▶ About this task
Check each line below for the word "角川書店". Then give only how many lines have it.

▶ Data records
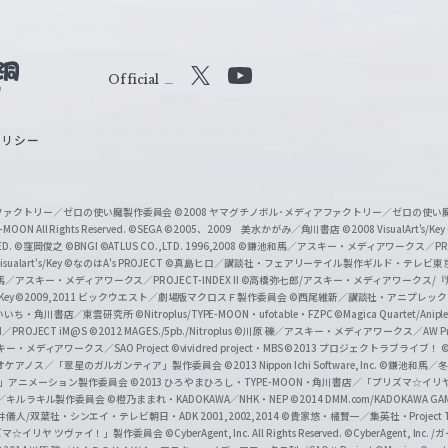
Official
X
Y
o
ポリシー
u
T
u
ィアファクトリー／ゼロの使い魔製作委員会
©2008 ヤマグチノボル･メディアファクトリー／ゼロの使
b
MOON All Rights Reserved.
©SEGA
©2005、2009 美水かがみ／角川書店
©2008 VisualArt's/Key
ED.
©窪岡俊之
©BNGI
©ATLUS CO.,LTD. 1996,2008
©鎌池和馬／アスキー・メディアワークス／PROJE
e
sualart's/Key
©なのはA's PROJECT
©真島ヒロ／講談社・フェアリーテイル製作ギルド・テレビ東
／アスキー・メディアワークス／PROJECT-INDEX II
©高橋弥七郎/アスキー・メディアワークス/
O
/Key
©2009,2011 ビックウエスト／劇場版マクロスＦ製作委員会
©西尾維新／講談社・アニプレッ
f
いいち・角川書店／東雲研究所
©Nitroplus/TYPE-MOON・ufotable・FZPC
©Magica Quartet/Anip
I／PROJECT iM@S
©2012 MAGES./5pb./Nitroplus
©川原 礫／アスキー・メディアワークス／AW Pro
f
ー・メディアワークス／SAO Project
©vividred project・MBS ©2013 プロジェクトラブライブ！
©
i
オケアノス／「翠星のガルガンティア」製作委員会
©2013 Nippon Ichi Software, Inc.
©鎌池和馬／冬川
イバー2」アニメーション製作委員会
©2013 ひろやまひろし・TYPE-MOON・角川書店／「プリズマ☆イ
c
ずき／キルラキル製作委員会
©橙乃ままれ・KADOKAWA／NHK・NEP
©2014 DMM.com/KADOKAWA GAMES
井儀人/双葉社・シンエイ・テレビ朝日・ADK 2001,2002,2014
©貴家悠・橘賢一／集英社・Project T
i
リズマ☆イリヤ ツヴァイ！」製作委員会
©CyberAgent, Inc. All Rights Reserved.
©CyberAgent, I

▶ Solution for this problem
3